Because many of these chemicals are produced and used in high volumes, policy changes may reduce exposures more effectively than individual behavioral changes. For example, the phase out of PBDE flame retardants in the USA and Europe has led to lower exposures in both breast milk [148] and maternal serum levels during pregnancy [82•]. However, in response to the phase out, the chemical industry introduced replacement chemicals, often very similar in structure and with equal or uncharacterized toxicity; these substitutes were soon measured in pregnant women’s bodies [67, 75]. Therefore, a meaningful reduction in cumulative chemical exposures will likely entail chemical policy reform that requires more adequate assessment of health and safety concerns before market introduction, as well as a reduction in the overall use of synthetic chemicals in commerce.

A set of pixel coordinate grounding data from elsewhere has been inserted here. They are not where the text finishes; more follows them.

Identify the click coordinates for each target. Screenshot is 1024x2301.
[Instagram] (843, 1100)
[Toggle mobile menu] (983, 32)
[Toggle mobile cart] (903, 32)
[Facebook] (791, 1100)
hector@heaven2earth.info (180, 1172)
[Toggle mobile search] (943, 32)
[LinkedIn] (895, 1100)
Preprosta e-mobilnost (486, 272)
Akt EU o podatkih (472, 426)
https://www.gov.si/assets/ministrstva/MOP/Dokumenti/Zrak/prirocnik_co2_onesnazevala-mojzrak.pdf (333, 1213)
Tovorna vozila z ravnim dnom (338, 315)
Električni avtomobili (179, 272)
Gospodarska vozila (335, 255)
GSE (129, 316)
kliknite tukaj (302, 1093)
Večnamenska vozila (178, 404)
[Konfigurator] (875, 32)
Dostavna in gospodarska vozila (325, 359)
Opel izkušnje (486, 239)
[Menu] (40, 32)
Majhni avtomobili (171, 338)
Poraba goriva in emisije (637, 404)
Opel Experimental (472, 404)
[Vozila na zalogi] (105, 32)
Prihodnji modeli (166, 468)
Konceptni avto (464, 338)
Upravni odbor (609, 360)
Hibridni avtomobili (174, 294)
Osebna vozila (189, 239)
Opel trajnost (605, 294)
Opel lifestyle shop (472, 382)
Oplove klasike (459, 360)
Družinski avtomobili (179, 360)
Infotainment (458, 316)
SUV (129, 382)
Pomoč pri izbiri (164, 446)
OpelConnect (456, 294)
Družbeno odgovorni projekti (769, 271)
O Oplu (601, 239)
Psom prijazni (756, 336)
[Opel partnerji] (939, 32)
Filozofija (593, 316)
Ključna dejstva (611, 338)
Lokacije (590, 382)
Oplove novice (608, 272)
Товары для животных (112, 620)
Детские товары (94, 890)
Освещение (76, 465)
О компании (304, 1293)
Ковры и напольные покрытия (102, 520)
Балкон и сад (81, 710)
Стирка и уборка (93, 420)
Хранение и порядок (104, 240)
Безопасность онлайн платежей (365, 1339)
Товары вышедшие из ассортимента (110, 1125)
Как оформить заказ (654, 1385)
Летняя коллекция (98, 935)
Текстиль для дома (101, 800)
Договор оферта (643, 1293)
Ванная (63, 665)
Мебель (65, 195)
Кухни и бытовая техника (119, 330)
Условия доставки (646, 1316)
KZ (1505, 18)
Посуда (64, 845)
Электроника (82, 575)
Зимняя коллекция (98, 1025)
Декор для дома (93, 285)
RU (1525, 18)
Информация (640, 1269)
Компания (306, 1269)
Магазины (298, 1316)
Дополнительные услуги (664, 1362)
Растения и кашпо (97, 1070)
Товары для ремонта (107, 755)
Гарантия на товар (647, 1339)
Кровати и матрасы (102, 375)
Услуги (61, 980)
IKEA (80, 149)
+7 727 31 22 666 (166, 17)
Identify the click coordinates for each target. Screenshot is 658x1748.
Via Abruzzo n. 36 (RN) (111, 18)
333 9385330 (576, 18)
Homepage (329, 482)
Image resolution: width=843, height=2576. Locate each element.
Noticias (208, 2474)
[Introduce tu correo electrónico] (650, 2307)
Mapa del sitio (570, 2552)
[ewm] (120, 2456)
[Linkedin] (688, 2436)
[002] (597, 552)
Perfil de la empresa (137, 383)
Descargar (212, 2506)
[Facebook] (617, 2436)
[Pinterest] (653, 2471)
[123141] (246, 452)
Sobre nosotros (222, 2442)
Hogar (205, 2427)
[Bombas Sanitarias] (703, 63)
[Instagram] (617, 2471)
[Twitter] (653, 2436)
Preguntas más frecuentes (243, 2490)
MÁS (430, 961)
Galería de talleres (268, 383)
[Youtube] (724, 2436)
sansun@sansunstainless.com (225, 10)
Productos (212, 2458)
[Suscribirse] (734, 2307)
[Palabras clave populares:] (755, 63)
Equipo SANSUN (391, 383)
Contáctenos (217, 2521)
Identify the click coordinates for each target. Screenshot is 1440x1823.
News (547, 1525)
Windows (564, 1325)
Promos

Our understanding of chemical exposure during preconception and early- to mid-gestation, as well as longitudinal exposure levels, is somewhat limited by access to relevant study populations and the necessary biological matrices for chemical analysis. For example, although cord blood can provide information about fetal exposure at birth, it may not accurately reflect fetal exposures during early gestation, which may also have profound developmental effects. Additionally, neonatal urine and meconium provide metabolites, rather than parent compounds, for analysis. It can be difficult to determine whether these metabolites resulted from placental transfer or were created in the fetus directly, and in cases where metabolites are not specific to a parent compound, it may be unclear which parent compound preceded the metabolite. In some cases, the metabolite itself may be found in the environment (e.g., [149]). Finally, amniotic fluid has been used to gather data on gestational exposure, but the relationship between amniotic fluid levels and internal fetal levels is unknown, and amniotic fluid is often contaminated with maternal blood [150]. Fetal exposures throughout pregnancy might be estimated from maternal levels using known placental transfer rates, though some unanswered questions—e.g., whether the transfer rate varies during pregnancy, why certain chemicals are transferred more than others, and whether metabolites are more readily transferred than parent chemicals—currently limit interpretation of maternal levels. Therefore, measuring cumulative exposures during pregnancy and early development may require sequential measurements of multiple matrices beginning in preconception and extending through postpartum.

Conclusions

Although a substantial number of recent studies have collected data on environmental exposures during pregnancy, few have adequately characterized cumulative exposures and their consequent effects on the developing fetus. Future research should focus on characterizing cumulative maternal and fetal exposure from preconception to postpartum and investigating possible additive or multiplicative clinical effects of multiple cumulative exposures using appropriate statistical tools. Moreover, educational materials on chemical exposures should focus on modifiable risk factors, such as diet, that are associated with multiple classes of chemicals, in attempt to reduce the cumulative chemical exposure load currently experienced by pregnant women. Because synthetic chemicals are now global contaminants, it is increasingly important to create opportunities for environmental health prevention through understanding and ultimately reducing cumulative exposures during pregnancy and early development.